◆ **About this task**: Give back the data in full. Leave nothing out.

Data extracts Start Marker

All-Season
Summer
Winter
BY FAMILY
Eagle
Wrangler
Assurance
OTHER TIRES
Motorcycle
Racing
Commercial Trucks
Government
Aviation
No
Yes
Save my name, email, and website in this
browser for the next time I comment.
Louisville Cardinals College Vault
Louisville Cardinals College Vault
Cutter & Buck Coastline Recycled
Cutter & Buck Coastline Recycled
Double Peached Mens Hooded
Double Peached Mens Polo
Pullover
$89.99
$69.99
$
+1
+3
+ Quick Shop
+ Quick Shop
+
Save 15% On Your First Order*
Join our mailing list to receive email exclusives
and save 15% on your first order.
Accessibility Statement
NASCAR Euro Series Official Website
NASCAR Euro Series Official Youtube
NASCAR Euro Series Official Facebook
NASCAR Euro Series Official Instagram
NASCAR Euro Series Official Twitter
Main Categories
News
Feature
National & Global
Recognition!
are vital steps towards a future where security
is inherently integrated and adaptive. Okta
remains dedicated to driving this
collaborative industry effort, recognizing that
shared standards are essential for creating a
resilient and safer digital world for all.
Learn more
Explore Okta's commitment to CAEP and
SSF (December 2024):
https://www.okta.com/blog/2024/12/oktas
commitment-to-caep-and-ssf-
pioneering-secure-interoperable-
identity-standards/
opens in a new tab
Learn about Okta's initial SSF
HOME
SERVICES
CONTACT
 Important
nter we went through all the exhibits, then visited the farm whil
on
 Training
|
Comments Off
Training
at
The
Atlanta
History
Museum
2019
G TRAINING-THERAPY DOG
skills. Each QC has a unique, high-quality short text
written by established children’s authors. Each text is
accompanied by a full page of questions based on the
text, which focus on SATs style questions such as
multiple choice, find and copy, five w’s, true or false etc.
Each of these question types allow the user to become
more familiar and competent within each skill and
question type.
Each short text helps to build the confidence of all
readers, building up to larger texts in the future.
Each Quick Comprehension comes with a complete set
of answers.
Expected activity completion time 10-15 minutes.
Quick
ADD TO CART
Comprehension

Data extracts End Marker

◆ **Exercise result**:
All-Season
Summer
Winter
BY FAMILY
Eagle
Wrangler
Assurance
OTHER TIRES
Motorcycle
Racing
Commercial Trucks
Government
Aviation
No
Yes
Save my name, email, and website in this
browser for the next time I comment.
Louisville Cardinals College Vault
Louisville Cardinals College Vault
Cutter & Buck Coastline Recycled
Cutter & Buck Coastline Recycled
Double Peached Mens Hooded
Double Peached Mens Polo
Pullover
$89.99
$69.99
$
+1
+3
+ Quick Shop
+ Quick Shop
+
Save 15% On Your First Order*
Join our mailing list to receive email exclusives
and save 15% on your first order.
Accessibility Statement
NASCAR Euro Series Official Website
NASCAR Euro Series Official Youtube
NASCAR Euro Series Official Facebook
NASCAR Euro Series Official Instagram
NASCAR Euro Series Official Twitter
Main Categories
News
Feature
National & Global
Recognition!
are vital steps towards a future where security
is inherently integrated and adaptive. Okta
remains dedicated to driving this
collaborative industry effort, recognizing that
shared standards are essential for creating a
resilient and safer digital world for all.
Learn more
Explore Okta's commitment to CAEP and
SSF (December 2024):
https://www.okta.com/blog/2024/12/oktas
commitment-to-caep-and-ssf-
pioneering-secure-interoperable-
identity-standards/
opens in a new tab
Learn about Okta's initial SSF
HOME
SERVICES
CONTACT
 Important
nter we went through all the exhibits, then visited the farm whil
on
 Training
|
Comments Off
Training
at
The
Atlanta
History
Museum
2019
G TRAINING-THERAPY DOG
skills. Each QC has a unique, high-quality short text
written by established children’s authors. Each text is
accompanied by a full page of questions based on the
text, which focus on SATs style questions such as
multiple choice, find and copy, five w’s, true or false etc.
Each of these question types allow the user to become
more familiar and competent within each skill and
question type.
Each short text helps to build the confidence of all
readers, building up to larger texts in the future.
Each Quick Comprehension comes with a complete set
of answers.
Expected activity completion time 10-15 minutes.
Quick
ADD TO CART
Comprehension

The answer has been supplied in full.